(Task): Write the material out again, line by line, exactly as it is.

(Provided data):

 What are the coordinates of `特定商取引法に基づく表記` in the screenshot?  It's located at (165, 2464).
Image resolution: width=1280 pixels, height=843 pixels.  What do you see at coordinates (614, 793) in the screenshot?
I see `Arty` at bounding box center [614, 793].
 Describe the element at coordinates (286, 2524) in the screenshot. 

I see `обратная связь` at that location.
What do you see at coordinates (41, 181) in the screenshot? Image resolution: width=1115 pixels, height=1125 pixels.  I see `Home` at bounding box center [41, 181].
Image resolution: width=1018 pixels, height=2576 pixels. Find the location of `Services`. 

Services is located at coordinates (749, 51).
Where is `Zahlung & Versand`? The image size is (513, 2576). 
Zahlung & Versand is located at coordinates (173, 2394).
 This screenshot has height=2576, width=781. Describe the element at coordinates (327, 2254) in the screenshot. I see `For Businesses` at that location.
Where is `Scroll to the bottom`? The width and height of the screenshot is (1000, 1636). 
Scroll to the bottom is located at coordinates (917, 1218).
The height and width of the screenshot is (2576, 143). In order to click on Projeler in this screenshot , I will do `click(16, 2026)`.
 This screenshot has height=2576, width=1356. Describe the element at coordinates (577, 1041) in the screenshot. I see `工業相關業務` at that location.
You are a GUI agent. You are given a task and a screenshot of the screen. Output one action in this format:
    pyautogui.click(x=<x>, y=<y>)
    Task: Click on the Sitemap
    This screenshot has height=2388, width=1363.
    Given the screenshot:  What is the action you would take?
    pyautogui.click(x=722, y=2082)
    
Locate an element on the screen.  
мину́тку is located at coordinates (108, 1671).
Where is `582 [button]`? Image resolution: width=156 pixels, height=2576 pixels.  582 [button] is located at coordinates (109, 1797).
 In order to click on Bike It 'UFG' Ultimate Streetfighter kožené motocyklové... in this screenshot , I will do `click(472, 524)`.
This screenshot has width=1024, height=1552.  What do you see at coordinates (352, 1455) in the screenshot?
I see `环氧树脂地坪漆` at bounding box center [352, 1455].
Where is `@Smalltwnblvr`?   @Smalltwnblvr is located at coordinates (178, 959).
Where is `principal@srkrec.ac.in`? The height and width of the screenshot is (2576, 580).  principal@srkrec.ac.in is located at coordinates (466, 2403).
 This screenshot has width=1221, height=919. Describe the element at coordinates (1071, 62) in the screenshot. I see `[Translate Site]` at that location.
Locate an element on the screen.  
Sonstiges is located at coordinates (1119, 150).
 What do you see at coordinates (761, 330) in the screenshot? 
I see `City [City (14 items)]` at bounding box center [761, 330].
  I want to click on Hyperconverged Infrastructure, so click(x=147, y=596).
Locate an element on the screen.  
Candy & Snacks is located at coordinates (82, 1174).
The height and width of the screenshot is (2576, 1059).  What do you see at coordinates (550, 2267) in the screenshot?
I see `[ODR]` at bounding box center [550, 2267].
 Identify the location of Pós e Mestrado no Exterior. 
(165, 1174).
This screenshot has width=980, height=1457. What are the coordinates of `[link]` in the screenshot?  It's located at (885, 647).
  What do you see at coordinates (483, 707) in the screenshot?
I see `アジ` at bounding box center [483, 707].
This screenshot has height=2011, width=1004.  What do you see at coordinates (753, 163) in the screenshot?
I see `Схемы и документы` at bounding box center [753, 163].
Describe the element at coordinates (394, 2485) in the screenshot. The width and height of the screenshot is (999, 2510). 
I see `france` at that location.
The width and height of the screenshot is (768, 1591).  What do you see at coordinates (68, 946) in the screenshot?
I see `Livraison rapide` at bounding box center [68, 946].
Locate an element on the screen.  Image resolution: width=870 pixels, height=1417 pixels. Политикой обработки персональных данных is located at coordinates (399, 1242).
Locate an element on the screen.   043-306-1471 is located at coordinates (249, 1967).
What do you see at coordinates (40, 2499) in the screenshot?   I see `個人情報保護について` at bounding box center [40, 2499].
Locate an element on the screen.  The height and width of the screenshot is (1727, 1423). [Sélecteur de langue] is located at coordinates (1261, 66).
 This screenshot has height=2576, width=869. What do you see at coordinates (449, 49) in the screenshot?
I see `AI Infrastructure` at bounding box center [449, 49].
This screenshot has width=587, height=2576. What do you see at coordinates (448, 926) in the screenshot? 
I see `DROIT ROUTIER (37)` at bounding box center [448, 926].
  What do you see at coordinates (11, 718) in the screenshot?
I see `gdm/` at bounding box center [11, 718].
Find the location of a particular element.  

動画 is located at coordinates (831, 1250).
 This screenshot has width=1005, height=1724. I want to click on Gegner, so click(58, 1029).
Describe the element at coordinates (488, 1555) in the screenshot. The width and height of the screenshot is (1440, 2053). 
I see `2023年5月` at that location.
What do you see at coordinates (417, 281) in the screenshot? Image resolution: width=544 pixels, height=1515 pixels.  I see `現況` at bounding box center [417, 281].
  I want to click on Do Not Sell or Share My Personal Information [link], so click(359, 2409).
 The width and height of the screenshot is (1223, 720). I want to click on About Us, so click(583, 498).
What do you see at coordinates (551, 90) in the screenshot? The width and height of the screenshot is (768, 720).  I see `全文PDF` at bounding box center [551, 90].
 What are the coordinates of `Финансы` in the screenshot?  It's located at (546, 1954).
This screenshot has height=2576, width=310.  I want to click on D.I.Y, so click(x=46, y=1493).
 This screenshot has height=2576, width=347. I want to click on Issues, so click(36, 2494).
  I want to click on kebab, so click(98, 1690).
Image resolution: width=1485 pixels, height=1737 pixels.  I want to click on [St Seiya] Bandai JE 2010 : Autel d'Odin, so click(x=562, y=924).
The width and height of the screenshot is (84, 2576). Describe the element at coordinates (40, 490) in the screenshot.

(Response to the exercise):
 What are the coordinates of `特定商取引法に基づく表記` in the screenshot?  It's located at (165, 2464).
Image resolution: width=1280 pixels, height=843 pixels.  What do you see at coordinates (614, 793) in the screenshot?
I see `Arty` at bounding box center [614, 793].
 Describe the element at coordinates (286, 2524) in the screenshot. 

I see `обратная связь` at that location.
What do you see at coordinates (41, 181) in the screenshot? Image resolution: width=1115 pixels, height=1125 pixels.  I see `Home` at bounding box center [41, 181].
Image resolution: width=1018 pixels, height=2576 pixels. Find the location of `Services`. 

Services is located at coordinates (749, 51).
Where is `Zahlung & Versand`? The image size is (513, 2576). 
Zahlung & Versand is located at coordinates (173, 2394).
 This screenshot has height=2576, width=781. Describe the element at coordinates (327, 2254) in the screenshot. I see `For Businesses` at that location.
Where is `Scroll to the bottom`? The width and height of the screenshot is (1000, 1636). 
Scroll to the bottom is located at coordinates (917, 1218).
The height and width of the screenshot is (2576, 143). In order to click on Projeler in this screenshot , I will do `click(16, 2026)`.
 This screenshot has height=2576, width=1356. Describe the element at coordinates (577, 1041) in the screenshot. I see `工業相關業務` at that location.
You are a GUI agent. You are given a task and a screenshot of the screen. Output one action in this format:
    pyautogui.click(x=<x>, y=<y>)
    Task: Click on the Sitemap
    This screenshot has height=2388, width=1363.
    Given the screenshot:  What is the action you would take?
    pyautogui.click(x=722, y=2082)
    
Locate an element on the screen.  
мину́тку is located at coordinates (108, 1671).
Where is `582 [button]`? Image resolution: width=156 pixels, height=2576 pixels.  582 [button] is located at coordinates (109, 1797).
 In order to click on Bike It 'UFG' Ultimate Streetfighter kožené motocyklové... in this screenshot , I will do `click(472, 524)`.
This screenshot has width=1024, height=1552.  What do you see at coordinates (352, 1455) in the screenshot?
I see `环氧树脂地坪漆` at bounding box center [352, 1455].
Where is `@Smalltwnblvr`?   @Smalltwnblvr is located at coordinates (178, 959).
Where is `principal@srkrec.ac.in`? The height and width of the screenshot is (2576, 580).  principal@srkrec.ac.in is located at coordinates (466, 2403).
 This screenshot has width=1221, height=919. Describe the element at coordinates (1071, 62) in the screenshot. I see `[Translate Site]` at that location.
Locate an element on the screen.  
Sonstiges is located at coordinates (1119, 150).
 What do you see at coordinates (761, 330) in the screenshot? 
I see `City [City (14 items)]` at bounding box center [761, 330].
  I want to click on Hyperconverged Infrastructure, so click(x=147, y=596).
Locate an element on the screen.  
Candy & Snacks is located at coordinates (82, 1174).
The height and width of the screenshot is (2576, 1059).  What do you see at coordinates (550, 2267) in the screenshot?
I see `[ODR]` at bounding box center [550, 2267].
 Identify the location of Pós e Mestrado no Exterior. 
(165, 1174).
This screenshot has width=980, height=1457. What are the coordinates of `[link]` in the screenshot?  It's located at (885, 647).
  What do you see at coordinates (483, 707) in the screenshot?
I see `アジ` at bounding box center [483, 707].
This screenshot has height=2011, width=1004.  What do you see at coordinates (753, 163) in the screenshot?
I see `Схемы и документы` at bounding box center [753, 163].
Describe the element at coordinates (394, 2485) in the screenshot. The width and height of the screenshot is (999, 2510). 
I see `france` at that location.
The width and height of the screenshot is (768, 1591).  What do you see at coordinates (68, 946) in the screenshot?
I see `Livraison rapide` at bounding box center [68, 946].
Locate an element on the screen.  Image resolution: width=870 pixels, height=1417 pixels. Политикой обработки персональных данных is located at coordinates (399, 1242).
Locate an element on the screen.   043-306-1471 is located at coordinates (249, 1967).
What do you see at coordinates (40, 2499) in the screenshot?   I see `個人情報保護について` at bounding box center [40, 2499].
Locate an element on the screen.  The height and width of the screenshot is (1727, 1423). [Sélecteur de langue] is located at coordinates (1261, 66).
 This screenshot has height=2576, width=869. What do you see at coordinates (449, 49) in the screenshot?
I see `AI Infrastructure` at bounding box center [449, 49].
This screenshot has width=587, height=2576. What do you see at coordinates (448, 926) in the screenshot? 
I see `DROIT ROUTIER (37)` at bounding box center [448, 926].
  What do you see at coordinates (11, 718) in the screenshot?
I see `gdm/` at bounding box center [11, 718].
Find the location of a particular element.  

動画 is located at coordinates (831, 1250).
 This screenshot has width=1005, height=1724. I want to click on Gegner, so click(58, 1029).
Describe the element at coordinates (488, 1555) in the screenshot. The width and height of the screenshot is (1440, 2053). 
I see `2023年5月` at that location.
What do you see at coordinates (417, 281) in the screenshot? Image resolution: width=544 pixels, height=1515 pixels.  I see `現況` at bounding box center [417, 281].
  I want to click on Do Not Sell or Share My Personal Information [link], so click(359, 2409).
 The width and height of the screenshot is (1223, 720). I want to click on About Us, so click(583, 498).
What do you see at coordinates (551, 90) in the screenshot? The width and height of the screenshot is (768, 720).  I see `全文PDF` at bounding box center [551, 90].
 What are the coordinates of `Финансы` in the screenshot?  It's located at (546, 1954).
This screenshot has height=2576, width=310.  I want to click on D.I.Y, so click(x=46, y=1493).
 This screenshot has height=2576, width=347. I want to click on Issues, so click(36, 2494).
  I want to click on kebab, so click(98, 1690).
Image resolution: width=1485 pixels, height=1737 pixels.  I want to click on [St Seiya] Bandai JE 2010 : Autel d'Odin, so click(x=562, y=924).
The width and height of the screenshot is (84, 2576). Describe the element at coordinates (40, 490) in the screenshot.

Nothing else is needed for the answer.